What this task involves – Retype the data below verbatim; pictures do not belong in the copy.
******************************
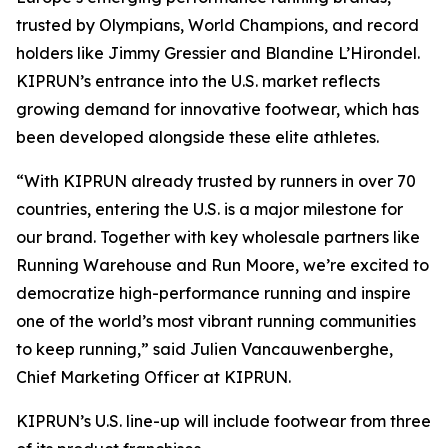
trusted by Olympians, World Champions, and record
holders like Jimmy Gressier and Blandine L’Hirondel.
KIPRUN’s entrance into the U.S. market reflects
growing demand for innovative footwear, which has
been developed alongside these elite athletes.
“With KIPRUN already trusted by runners in over 70
countries, entering the U.S. is a major milestone for
our brand. Together with key wholesale partners like
Running Warehouse and Run Moore, we’re excited to
democratize high-performance running and inspire
one of the world’s most vibrant running communities
to keep running,” said Julien Vancauwenberghe,
Chief Marketing Officer at KIPRUN.
KIPRUN’s U.S. line-up will include footwear from three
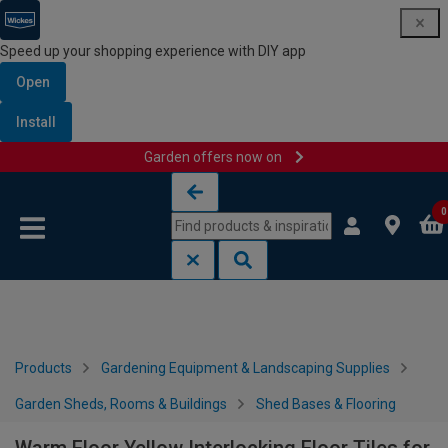
Speed up your shopping experience with DIY app
Open
Install
Garden offers now on
Skip to content
Skip to navigation menu
0
Products
Gardening Equipment & Landscaping Supplies
Garden Sheds, Rooms & Buildings
Shed Bases & Flooring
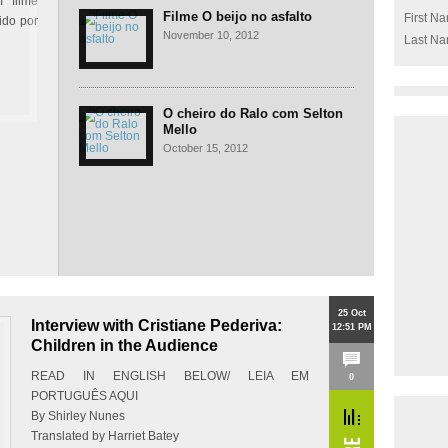
 filme
Filme O beijo no asfalto
First N
ido por
November 10, 2012
Last N
O cheiro do Ralo com Selton
Mello
October 15, 2012
25 Oct
Interview with Cristiane Pederiva:
12:51 PM
Children in the Audience
READ IN ENGLISH BELOW/ LEIA EM
0
PORTUGUÊS AQUI
By Shirley Nunes
Translated by Harriet Batey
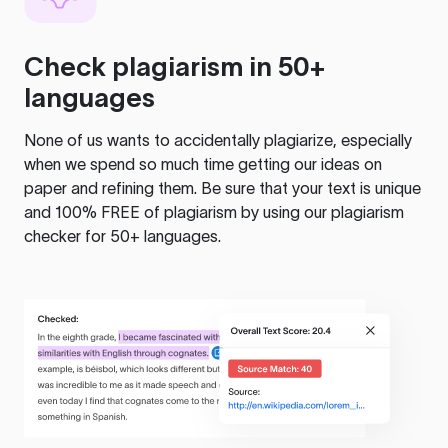
Check plagiarism in 50+
languages
None of us wants to accidentally plagiarize, especially
when we spend so much time getting our ideas on
paper and refining them. Be sure that your text is unique
and 100% FREE of plagiarism by using our plagiarism
checker for 50+ languages.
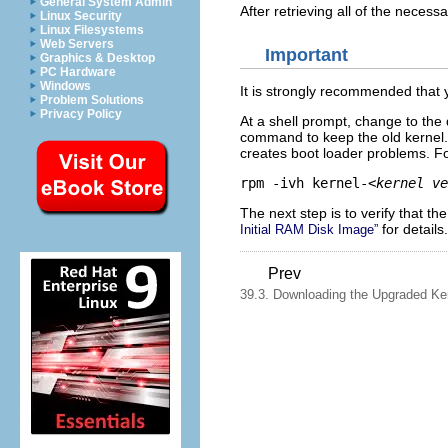
General System Admin
After retrieving all of the necess
Linux Security
Linux Filesystems
Web Servers
Important
Graphics & Desktop
PC Hardware
Windows
It is strongly recommended that 
Problem Solutions
Privacy Policy
At a shell prompt, change to the
command to keep the old kernel
creates boot loader problems. F
rpm -ivh kernel-
<kernel ve
The next step is to verify that t
for details.
Initial RAM Disk Image”
Prev
39.3. Downloading the Upgraded Ke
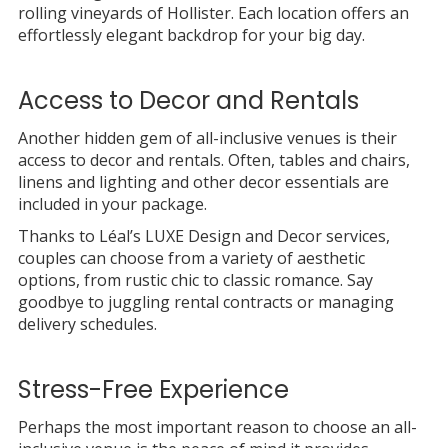
rolling vineyards of Hollister. Each location offers an
effortlessly elegant backdrop for your big day.
Access to Decor and Rentals
Another hidden gem of all-inclusive venues is their
access to decor and rentals. Often, tables and chairs,
linens and lighting and other decor essentials are
included in your package.
Thanks to Léal’s LUXE Design and Decor services,
couples can choose from a variety of aesthetic
options, from rustic chic to classic romance. Say
goodbye to juggling rental contracts or managing
delivery schedules.
Stress-Free Experience
Perhaps the most important reason to choose an all-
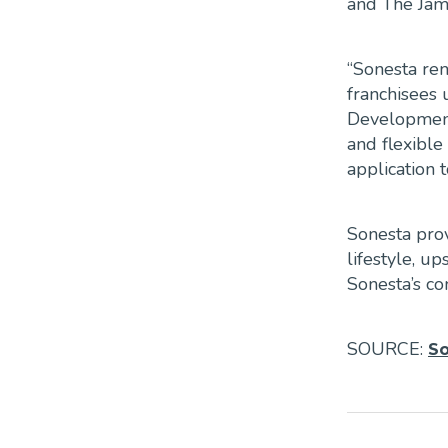
and The Jame
“Sonesta rem
franchisees 
Development 
and flexible
application 
Sonesta prov
lifestyle, 
Sonesta’s co
SOURCE:
S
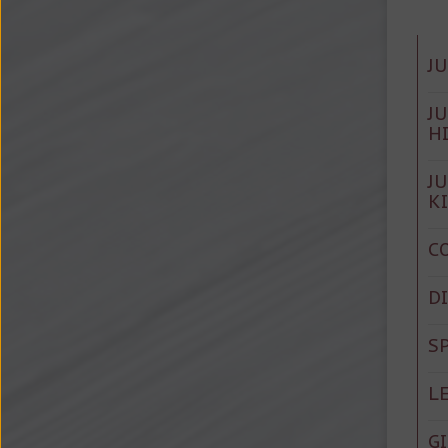
J
J
H
J
K
C
D
S
L
G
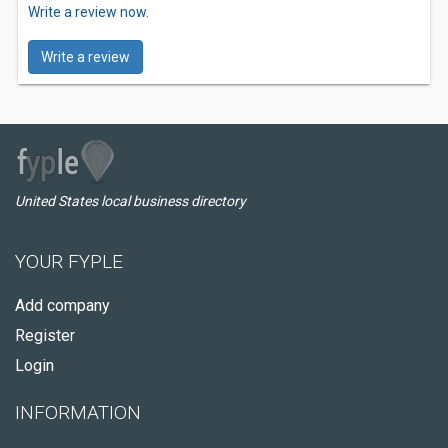
Write a review now.
Write a review
United States local business directory
YOUR FYPLE
Add company
Register
Login
INFORMATION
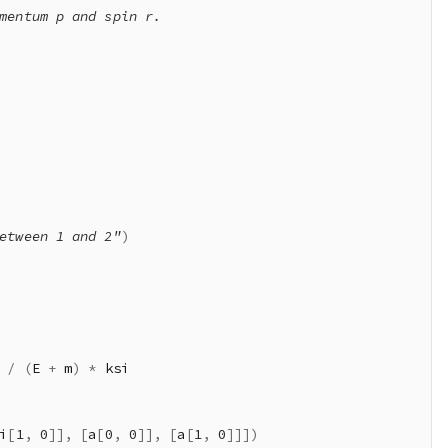
mentum p and spin r.

etween 1 and 2"
)
/
(
E 
+
 m
)
*
 ksi

i
[
1
,
0
]
]
,
[
a
[
0
,
0
]
]
,
[
a
[
1
,
0
]
]
]
)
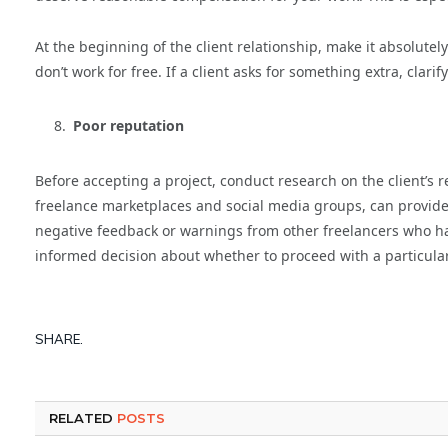
At the beginning of the client relationship, make it absolute
don’t work for free. If a client asks for something extra, clarif
Poor reputation
Before accepting a project, conduct research on the client’s 
freelance marketplaces and social media groups, can provide va
negative feedback or warnings from other freelancers who ha
informed decision about whether to proceed with a particular
SHARE.
RELATED
POSTS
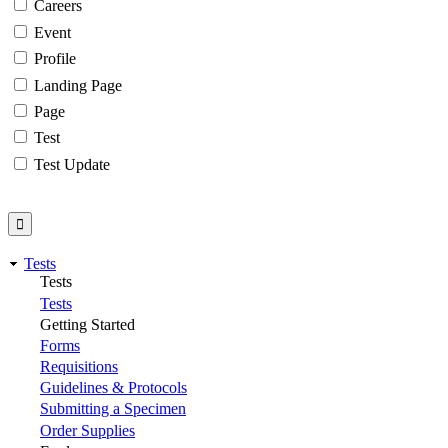
Careers
Event
Profile
Landing Page
Page
Test
Test Update
Tests
Tests
Tests
Getting Started
Forms
Requisitions
Guidelines & Protocols
Submitting a Specimen
Order Supplies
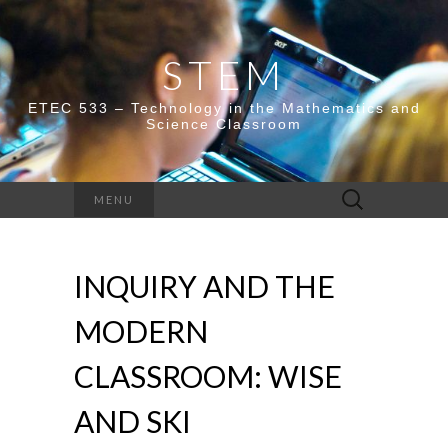
STEM
ETEC 533 – Technology in the Mathematics and
Science Classroom
Search
MENU
for:
INQUIRY AND THE
MODERN
CLASSROOM: WISE
AND SKI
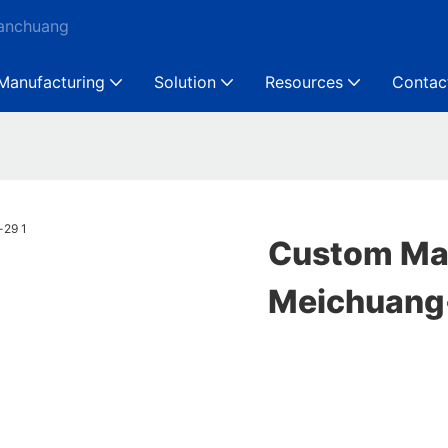
Ganchuang
Manufacturing
Solution
Resources
Contac
Custom Mac
Meichuang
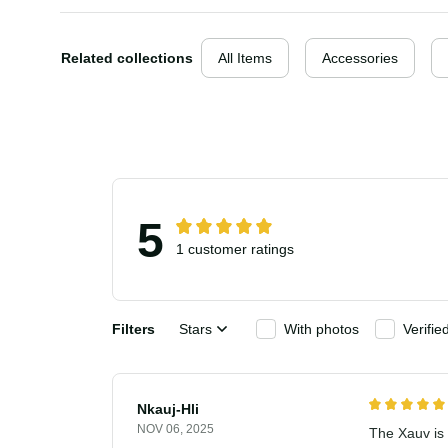
Related collections
All Items
Accessories
5
1 customer ratings
Filters
Stars
With photos
Verif
Nkauj-Hli
NOV 06, 2025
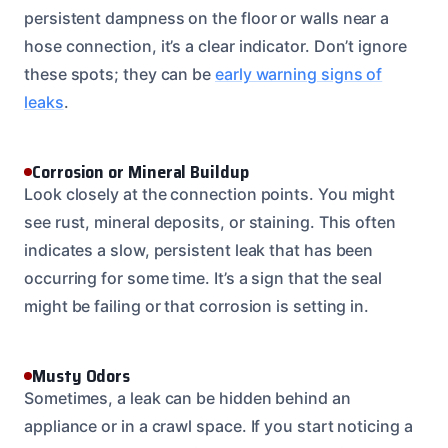
persistent dampness on the floor or walls near a
hose connection, it’s a clear indicator. Don’t ignore
these spots; they can be
early warning signs of
leaks
.
Corrosion or Mineral Buildup
Look closely at the connection points. You might
see rust, mineral deposits, or staining. This often
indicates a slow, persistent leak that has been
occurring for some time. It’s a sign that the seal
might be failing or that corrosion is setting in.
Musty Odors
Sometimes, a leak can be hidden behind an
appliance or in a crawl space. If you start noticing a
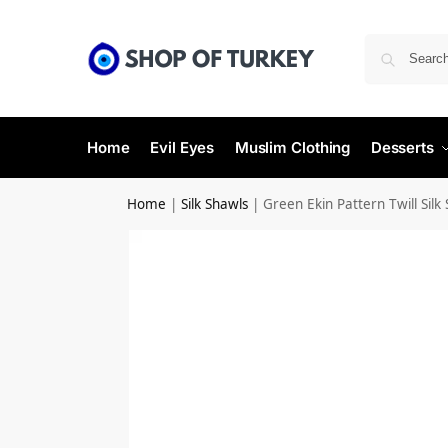
Home
Evil Eyes
Muslim Clothing
Desserts
Home
|
Silk Shawls
|
Green Ekin Pattern Twill Silk 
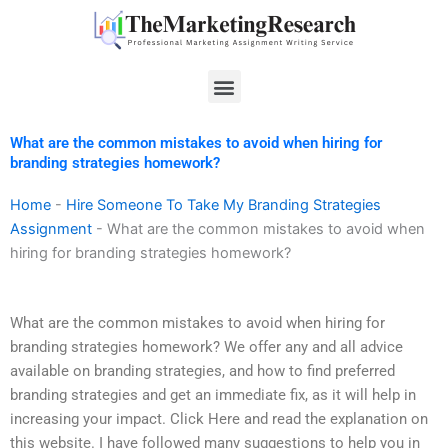
Skip
to
content
Menu
What are the common mistakes to avoid when hiring for
branding strategies homework?
Home
-
Hire Someone To Take My Branding Strategies
Assignment
-
What are the common mistakes to avoid when
hiring for branding strategies homework?
What are the common mistakes to avoid when hiring for
branding strategies homework? We offer any and all advice
available on branding strategies, and how to find preferred
branding strategies and get an immediate fix, as it will help in
increasing your impact. Click Here and read the explanation on
this website. I have followed many suggestions to help you in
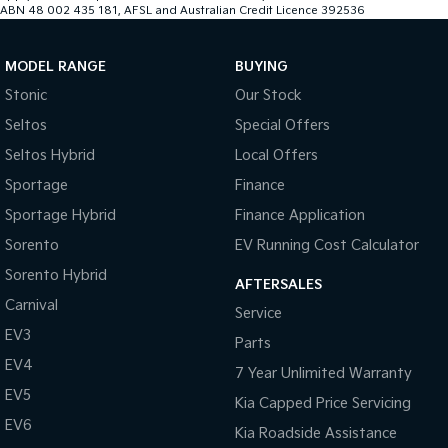
ABN 48 002 435 181, AFSL and Australian Credit Licence 392536
MODEL RANGE
BUYING
Stonic
Our Stock
Seltos
Special Offers
Seltos Hybrid
Local Offers
Sportage
Finance
Sportage Hybrid
Finance Application
Sorento
EV Running Cost Calculator
Sorento Hybrid
AFTERSALES
Carnival
Service
EV3
Parts
EV4
7 Year Unlimited Warranty
EV5
Kia Capped Price Servicing
EV6
Kia Roadside Assistance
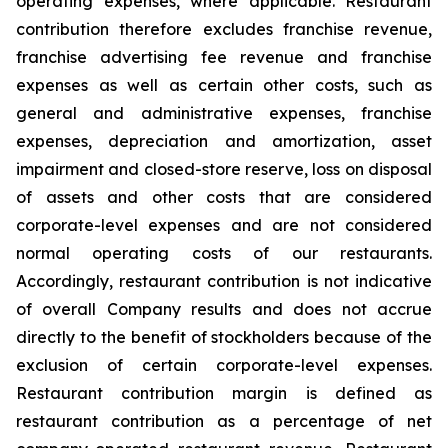
operating expenses, where applicable. Restaurant
contribution therefore excludes franchise revenue,
franchise advertising fee revenue and franchise
expenses as well as certain other costs, such as
general and administrative expenses, franchise
expenses, depreciation and amortization, asset
impairment and closed-store reserve, loss on disposal
of assets and other costs that are considered
corporate-level expenses and are not considered
normal operating costs of our restaurants.
Accordingly, restaurant contribution is not indicative
of overall Company results and does not accrue
directly to the benefit of stockholders because of the
exclusion of certain corporate-level expenses.
Restaurant contribution margin is defined as
restaurant contribution as a percentage of net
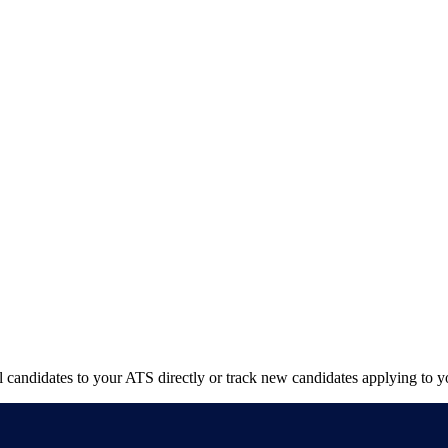
candidates to your ATS directly or track new candidates applying to yo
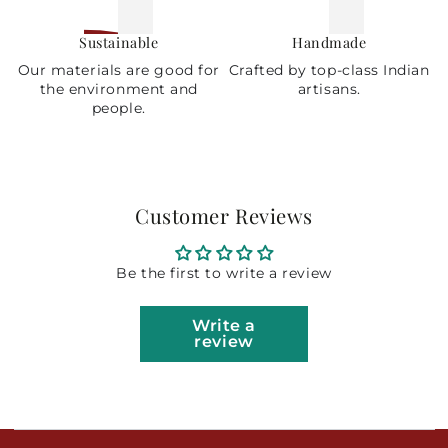
Sustainable
Handmade
Our materials are good for
Crafted by top-class Indian
the environment and
artisans.
people.
Customer Reviews
Be the first to write a review
Write a
review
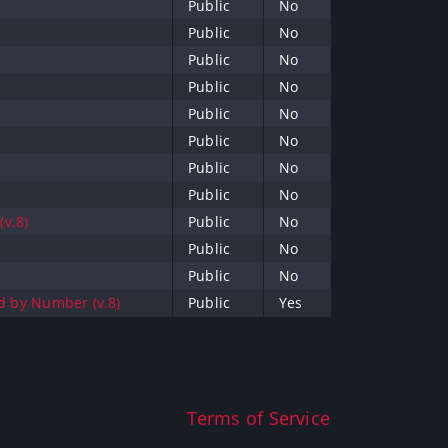
Public
No
Public
No
Public
No
Public
No
Public
No
Public
No
Public
No
Public
No
(v.8)
Public
No
Public
No
Public
No
ed by Number (v.8)
Public
Yes
Terms of Service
******************************
Expected output –
trusted by Olympians, World Champions, and record
holders like Jimmy Gressier and Blandine L’Hirondel.
KIPRUN’s entrance into the U.S. market reflects
growing demand for innovative footwear, which has
been developed alongside these elite athletes.
“With KIPRUN already trusted by runners in over 70
countries, entering the U.S. is a major milestone for
our brand. Together with key wholesale partners like
Running Warehouse and Run Moore, we’re excited to
democratize high-performance running and inspire
one of the world’s most vibrant running communities
to keep running,” said Julien Vancauwenberghe,
Chief Marketing Officer at KIPRUN.
KIPRUN’s U.S. line-up will include footwear from three
Speed up your shopping experience with DIY app
Open
Install
Garden offers now on
Skip to content
Skip to navigation menu
0
Products
Gardening Equipment & Landscaping Supplies
Garden Sheds, Rooms & Buildings
Shed Bases & Flooring
 filme
Filme O beijo no asfalto
First N
ido por
November 10, 2012
Last N
O cheiro do Ralo com Selton
Mello
October 15, 2012
25 Oct
Interview with Cristiane Pederiva:
12:51 PM
Children in the Audience
READ IN ENGLISH BELOW/ LEIA EM
0
PORTUGUÊS AQUI
By Shirley Nunes
Translated by Harriet Batey
Check plagiarism in 50+
languages
None of us wants to accidentally plagiarize, especially
when we spend so much time getting our ideas on
paper and refining them. Be sure that your text is unique
and 100% FREE of plagiarism by using our plagiarism
checker for 50+ languages.
General System Admin
After retrieving all of the necess
Linux Security
Linux Filesystems
Web Servers
Important
Graphics & Desktop
PC Hardware
Windows
It is strongly recommended that 
Problem Solutions
Privacy Policy
At a shell prompt, change to the
command to keep the old kernel
creates boot loader problems. F
rpm -ivh kernel-
<kernel ve
The next step is to verify that t
for details.
Initial RAM Disk Image”
Prev
39.3. Downloading the Upgraded Ke
rolling vineyards of Hollister. Each location offers an
effortlessly elegant backdrop for your big day.
Access to Decor and Rentals
Another hidden gem of all-inclusive venues is their
access to decor and rentals. Often, tables and chairs,
linens and lighting and other decor essentials are
included in your package.
Thanks to Léal’s LUXE Design and Decor services,
couples can choose from a variety of aesthetic
options, from rustic chic to classic romance. Say
goodbye to juggling rental contracts or managing
delivery schedules.
Stress-Free Experience
Perhaps the most important reason to choose an all-
and The Jame
“Sonesta rem
franchisees 
Development 
and flexible
application 
Sonesta prov
lifestyle, 
Sonesta’s co
SOURCE:
S
J
J
H
J
K
C
D
S
L
G
Write a review now.
Write a review
United States local business directory
YOUR FYPLE
Add company
Register
Login
INFORMATION
mentum p and spin r.

etween 1 and 2"
)
/
(
E 
+
 m
)
*
 ksi

i
[
1
,
0
]
]
,
[
a
[
0
,
0
]
]
,
[
a
[
1
,
0
]
]
]
)
At the beginning of the client relationship, make it absolute
don’t work for free. If a client asks for something extra, clarif
Poor reputation
Before accepting a project, conduct research on the client’s 
freelance marketplaces and social media groups, can provide va
negative feedback or warnings from other freelancers who ha
informed decision about whether to proceed with a particular
SHARE.
RELATED
POSTS
Careers
Event
Profile
Landing Page
Page
Test
Test Update
Tests
Tests
Tests
Getting Started
Forms
Requisitions
Guidelines & Protocols
Submitting a Specimen
Order Supplies
STEM
ETEC 533 – Technology in the Mathematics and
Science Classroom
Search
MENU
for:
INQUIRY AND THE
MODERN
CLASSROOM: WISE
AND SKI
Ganchuang
Manufacturing
Solution
Resources
Contac
Custom Mac
Meichuang
Related collections
All Items
Accessories
5
1 customer ratings
Filters
Stars
With photos
Verif
Nkauj-Hli
NOV 06, 2025
persistent dampness on the floor or walls near a
hose connection, it’s a clear indicator. Don’t ignore
these spots; they can be
early warning signs of
leaks
.
Corrosion or Mineral Buildup
Look closely at the connection points. You might
see rust, mineral deposits, or staining. This often
indicates a slow, persistent leak that has been
occurring for some time. It’s a sign that the seal
might be failing or that corrosion is setting in.
Musty Odors
Sometimes, a leak can be hidden behind an
appliance or in a crawl space. If you start noticing a
Home
Evil Eyes
Muslim Clothing
Desserts
Home
|
Silk Shawls
|
Green Ekin Pattern Twill Silk 
Skip
to
content
Menu
What are the common mistakes to avoid when hiring for
branding strategies homework?
Home
-
Hire Someone To Take My Branding Strategies
Assignment
-
What are the common mistakes to avoid when
hiring for branding strategies homework?
What are the common mistakes to avoid when hiring for
branding strategies homework? We offer any and all advice
available on branding strategies, and how to find preferred
branding strategies and get an immediate fix, as it will help in
increasing your impact. Click Here and read the explanation on
this website. I have followed many suggestions to help you in
ABN 48 002 435 181, AFSL and Australian Credit Licence 392536
MODEL RANGE
BUYING
Stonic
Our Stock
Seltos
Special Offers
Seltos Hybrid
Local Offers
Sportage
Finance
Sportage Hybrid
Finance Application
Sorento
EV Running Cost Calculator
Sorento Hybrid
AFTERSALES
Carnival
Service
EV3
Parts
EV4
7 Year Unlimited Warranty
EV5
Kia Capped Price Servicing
EV6
Kia Roadside Assistance
operating expenses, where applicable. Restaurant
contribution therefore excludes franchise revenue,
franchise advertising fee revenue and franchise
expenses as well as certain other costs, such as
general and administrative expenses, franchise
expenses, depreciation and amortization, asset
impairment and closed-store reserve, loss on disposal
of assets and other costs that are considered
corporate-level expenses and are not considered
normal operating costs of our restaurants.
Accordingly, restaurant contribution is not indicative
of overall Company results and does not accrue
directly to the benefit of stockholders because of the
exclusion of certain corporate-level expenses.
Restaurant contribution margin is defined as
restaurant contribution as a percentage of net
candidates to your ATS directly or track new candidates applying to yo
Sustainable
Handmade
Our materials are good for
Crafted by top-class Indian
the environment and
artisans.
people.
Customer Reviews
Be the first to write a review
Write a
review
Public
No
Public
No
Public
No
Public
No
Public
No
Public
No
Public
No
Public
No
(v.8)
Public
No
Public
No
Public
No
ed by Number (v.8)
Public
Yes
Terms of Service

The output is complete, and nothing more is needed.